6. The Fast and the Furious
By the time the fourth or fifth movie rolled around, the 2001 original seemed positively quaint. Viewed today, with F9 in the rear-view, it’s practically prehistoric.
Armed with a modest $38 million budget – compared to F9′s $200 million – a largely little-known cast and the workmanlike directorial hand of schlock peddler Rob Cohen, it’s easy to imagine a world where The Fast and the Furious was a one-and-done cult classic.
Yet it managed to tap into a zeitgeist that hadn’t been satisfactory represented on screen at the time – and really, not since – of petrolheads who love their cars as much as their flesh-and-blood romantic interests.
Stealing TV-VCR combos may seem laughable now, but the film’s emphasis on practical vehicular stunts – particularly driving cars directly underneath semi-trucks – and charmingly shameless reprise of the Point Break formula have lost little of their lustre. 20 years ago they made the film sheer catnip to audiences to the tune of $207.3 million worldwide.
There’s actually a lot less racing and action here than you probably remember, but Cohen and his trio of screenwriters – including filmmaker David Ayer – delve deep enough into the underground street racing subculture that few are likely to much care.
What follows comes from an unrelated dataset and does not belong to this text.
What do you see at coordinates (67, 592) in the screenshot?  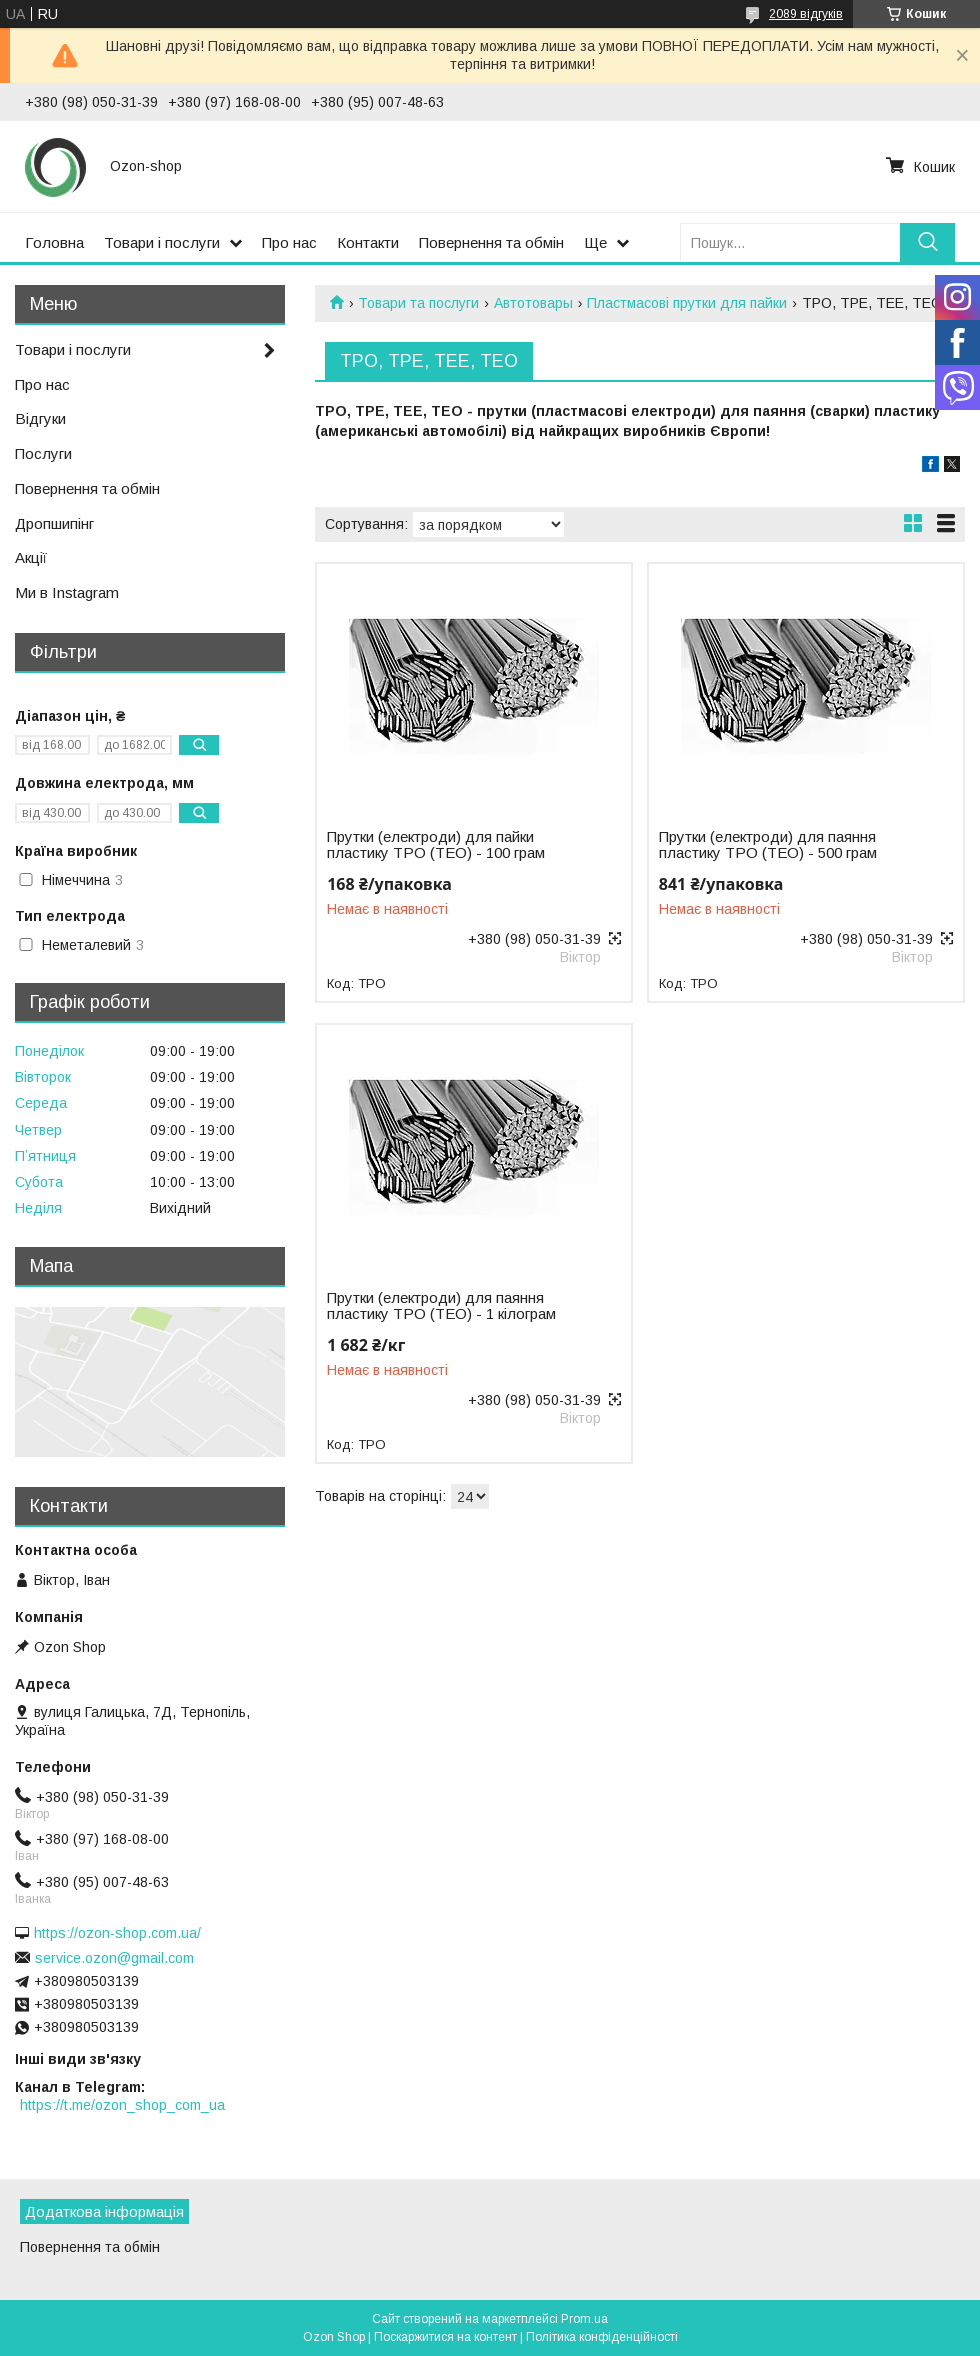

The colourful cast of characters doesn’t hurt; there may not be many truly great actors among the bunch, and the ridiculous dialogue doesn’t help, but the chemistry between them is ludicrously entertaining, leaving no scrap of melodramatic cud unchewed.
Despite the occasional over-incidence of goofy motion-blur CGI during the otherwise spectacular nitrous oxide driving sequences, this has aged far better than you’d reasonably anticipate and even holds up far better than several of the sequels. The deference towards more practical driving means the movie’s 4K transfer is eye-wateringly impressive at times, and exceptional sound design will give anyone’s surround sound system a healthy workout.
It’s an unmistakable product of the early 2000s with its of-the-moment soundtrack – including, most bizarrely, use of Dope’s “Debonaire” during a SWAT raid – and the cringe-worthy use of a certain homophobic slur will make contemporary audiences wince. However, most of the series’ well-trod hallmarks are already there in abundance; the BBQs, the familia, and yes, the Coronas.
Few will turn to this or any of the sequels for nuanced storytelling, but between its charming, impossibly attractive cast, stunning practical stunts, and unapologetic commitment to melodramatic cop-show froth, The Fast and the Furious holds up better than you might expect.